▶ _Collected data_:
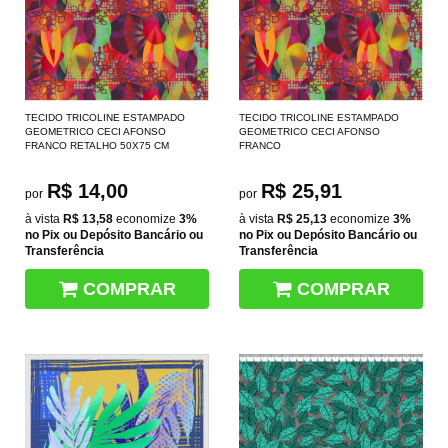
TECIDO TRICOLINE ESTAMPADO
TECIDO TRICOLINE ESTAMPADO
GEOMETRICO CECI AFONSO
GEOMETRICO CECI AFONSO
FRANCO RETALHO 50X75 CM
FRANCO
R$ 14,00
R$ 25,91
por
por
à vista
R$ 13,58
economize
3%
à vista
R$ 25,13
economize
3%
no Pix ou Depósito Bancário ou
no Pix ou Depósito Bancário ou
Transferência
Transferência
COMPRAR
COMPRAR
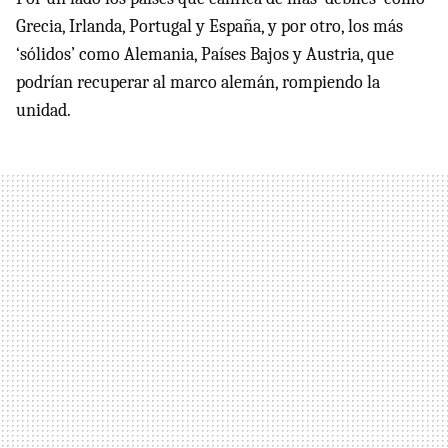
Grecia, Irlanda, Portugal y España, y por otro, los más
‘sólidos’ como Alemania, Países Bajos y Austria, que
podrían recuperar al marco alemán, rompiendo la
unidad.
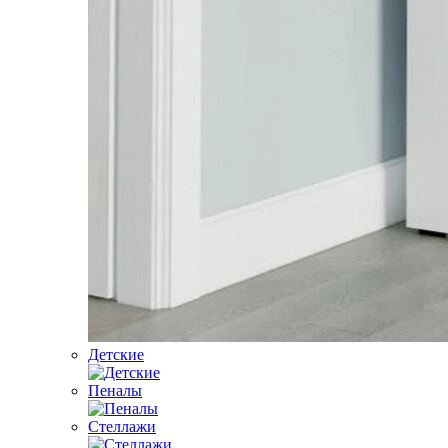
Детские
Пеналы
Стеллажи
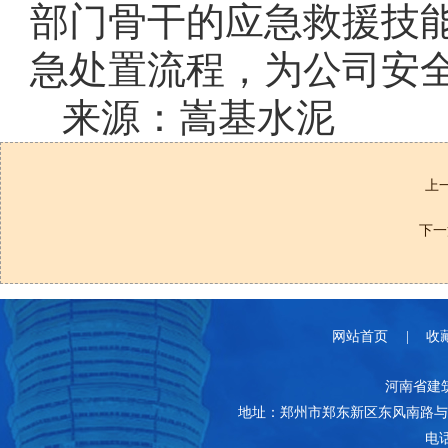
部门骨干的应急救援技
急处置流程，为公司安
来源：嵩基水泥
上
下一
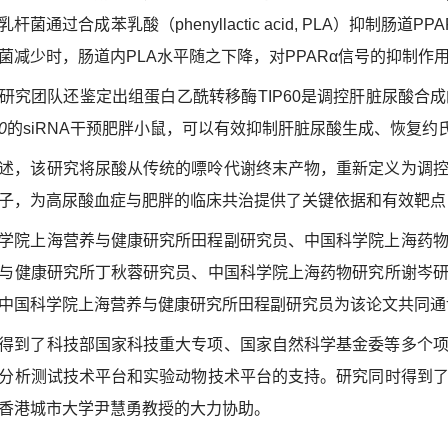
乳杆菌通过合成苯乳酸（
phenyllactic acid, PLA
）抑制肠道PP
菌减少时，肠道内PLA水平随之下降，对
PPARα
信号的抑制作
研究团队还鉴定出组蛋白乙酰转移酶
TIP60
是调控肝脏尿酸合成
0
的
siRNA
干预肥胖小鼠，可以
有效
抑制肝脏尿酸生成、恢复约
述，该研究将尿酸从传统的嘌呤代谢终末产物
，
重新定义为调
子，为高尿酸血症与肥胖的临床共治提供了关键依据和有效靶点
学院上海营养与健康研究所田程副研究员、中国科学院上海药
与健康研究所丁秋蓉研究员、中国科学院上海药物研究所谢岑
中国科学院上海营养与健康研究所田程副研究员为该论文共同通
得到了科技部
国家
科技重大专项
、国家自然科学基金委等多个
分析测试技术平台和实验动物技术平台
的支持。研究同时得到
香港城市大学尹慧勇教授的
大力
协助。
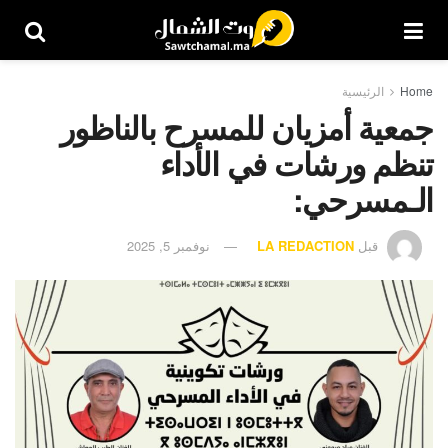
Home
الرئيسية
جمعية أمزيان للمسرح بالناظور
تنظم ورشات في الأداء
الـمسرحي:
قبل
LA REDACTION
نوفمبر 5, 2025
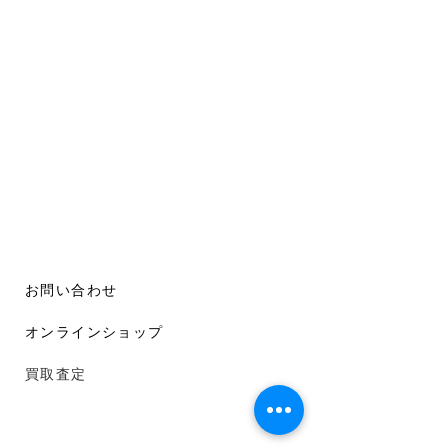
お問い合わせ
オンラインショップ
買取査定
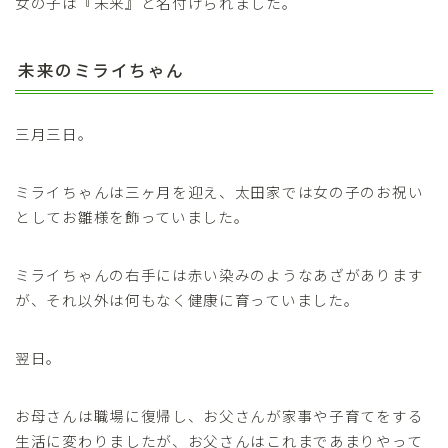
女の子は『未来』と名付けられました。
未来のミライちゃん
三月三日。
ミライちゃんは三ヶ月を迎え、太田家では女の子のお祝い
としてお雛様を飾っていました。
ミライちゃんの右手には赤い染みのようなあざがあります
が、それ以外は何もなく健康に育っていました。
翌日。
お母さんは職場に復帰し、お父さんが家事や子育てをする
生活に変わりましたが、お父さんはこれまであまりやって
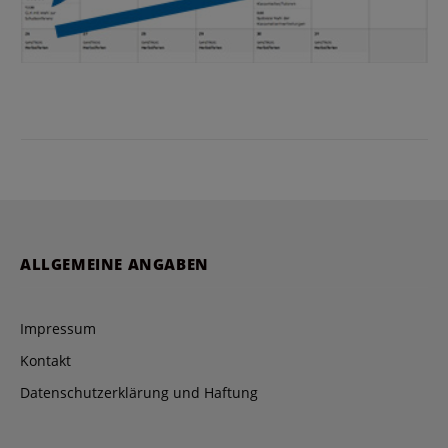
ALLGEMEINE ANGABEN
Impressum
Kontakt
Datenschutzerklärung und Haftung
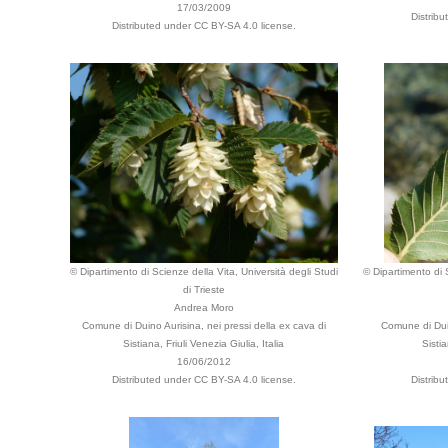
17/03/2009
Distrib
Distributed under CC BY-SA 4.0 license.
© Dipartimento di Scienze della Vita, Università degli Studi
© Dipartimento di S
di Trieste
Andrea Moro
Comune di Duino Aurisina, nei pressi della ex cava di
Comune di Duin
Sistiana, Friuli Venezia Giulia, Italia
Sistia
16/06/2012
Distributed under CC BY-SA 4.0 license.
Distrib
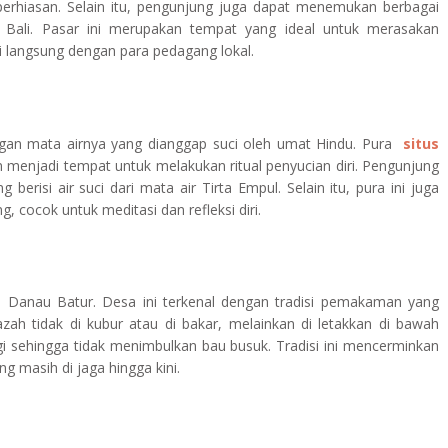
n perhiasan. Selain itu, pengunjung juga dapat menemukan berbagai
Bali. Pasar ini merupakan tempat yang ideal untuk merasakan
si langsung dengan para pedagang lokal.
engan mata airnya yang dianggap suci oleh umat Hindu. Pura
situs
n menjadi tempat untuk melakukan ritual penyucian diri. Pengunjung
berisi air suci dari mata air Tirta Empul. Selain itu, pura ini juga
, cocok untuk meditasi dan refleksi diri.
pi Danau Batur. Desa ini terkenal dengan tradisi pemakaman yang
nazah tidak di kubur atau di bakar, melainkan di letakkan di bawah
sehingga tidak menimbulkan bau busuk. Tradisi ini mencerminkan
g masih di jaga hingga kini.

▶ _WHAT IS REQUIRED_: Each record has to be set down verbatim, and the pictures must not appear in the copy.

▶ _SOLUTION BELOW_:
TECIDO TRICOLINE ESTAMPADO
TECIDO TRICOLINE ESTAMPADO
GEOMETRICO CECI AFONSO
GEOMETRICO CECI AFONSO
FRANCO RETALHO 50X75 CM
FRANCO
R$ 14,00
R$ 25,91
por
por
à vista
R$ 13,58
economize
3%
à vista
R$ 25,13
economize
3%
no Pix ou Depósito Bancário ou
no Pix ou Depósito Bancário ou
Transferência
Transferência
COMPRAR
COMPRAR
Grecia, Irlanda, Portugal y España, y por otro, los más
‘sólidos’ como Alemania, Países Bajos y Austria, que
podrían recuperar al marco alemán, rompiendo la
unidad.
Детские
Пеналы
Стеллажи
部门骨干的应急救援技
急处置流程，为公司安
来源：嵩基水泥
上
下一
乳杆菌通过合成苯乳酸（
phenyllactic acid, PLA
）抑制肠道PP
菌减少时，肠道内PLA水平随之下降，对
PPARα
信号的抑制作
研究团队还鉴定出组蛋白乙酰转移酶
TIP60
是调控肝脏尿酸合成
0
的
siRNA
干预肥胖小鼠，可以
有效
抑制肝脏尿酸生成、恢复约
述，该研究将尿酸从传统的嘌呤代谢终末产物
，
重新定义为调
子，为高尿酸血症与肥胖的临床共治提供了关键依据和有效靶点
学院上海营养与健康研究所田程副研究员、中国科学院上海药
与健康研究所丁秋蓉研究员、中国科学院上海药物研究所谢岑
中国科学院上海营养与健康研究所田程副研究员为该论文共同通
得到了科技部
国家
科技重大专项
、国家自然科学基金委等多个
分析测试技术平台和实验动物技术平台
的支持。研究同时得到
香港城市大学尹慧勇教授的
大力
协助。
Home
الرئيسية
جمعية أمزيان للمسرح بالناظور
تنظم ورشات في الأداء
الـمسرحي:
قبل
LA REDACTION
نوفمبر 5, 2025
お問い合わせ
オンラインショップ
買取査定
女の子は『未来』と名付けられました。
未来のミライちゃん
三月三日。
ミライちゃんは三ヶ月を迎え、太田家では女の子のお祝い
としてお雛様を飾っていました。
ミライちゃんの右手には赤い染みのようなあざがあります
が、それ以外は何もなく健康に育っていました。
翌日。
お母さんは職場に復帰し、お父さんが家事や子育てをする
生活に変わりましたが、お父さんはこれまであまりやって
ALLGEMEINE ANGABEN
Impressum
Kontakt
Datenschutzerklärung und Haftung
17/03/2009
Distrib
Distributed under CC BY-SA 4.0 license.
© Dipartimento di Scienze della Vita, Università degli Studi
© Dipartimento di S
di Trieste
Andrea Moro
Comune di Duino Aurisina, nei pressi della ex cava di
Comune di Duin
Sistiana, Friuli Venezia Giulia, Italia
Sistia
16/06/2012
Distributed under CC BY-SA 4.0 license.
Distrib
n perhiasan. Selain itu, pengunjung juga dapat menemukan berbagai
Bali. Pasar ini merupakan tempat yang ideal untuk merasakan
si langsung dengan para pedagang lokal.
engan mata airnya yang dianggap suci oleh umat Hindu. Pura
situs
n menjadi tempat untuk melakukan ritual penyucian diri. Pengunjung
berisi air suci dari mata air Tirta Empul. Selain itu, pura ini juga
, cocok untuk meditasi dan refleksi diri.
pi Danau Batur. Desa ini terkenal dengan tradisi pemakaman yang
nazah tidak di kubur atau di bakar, melainkan di letakkan di bawah
sehingga tidak menimbulkan bau busuk. Tradisi ini mencerminkan
g masih di jaga hingga kini.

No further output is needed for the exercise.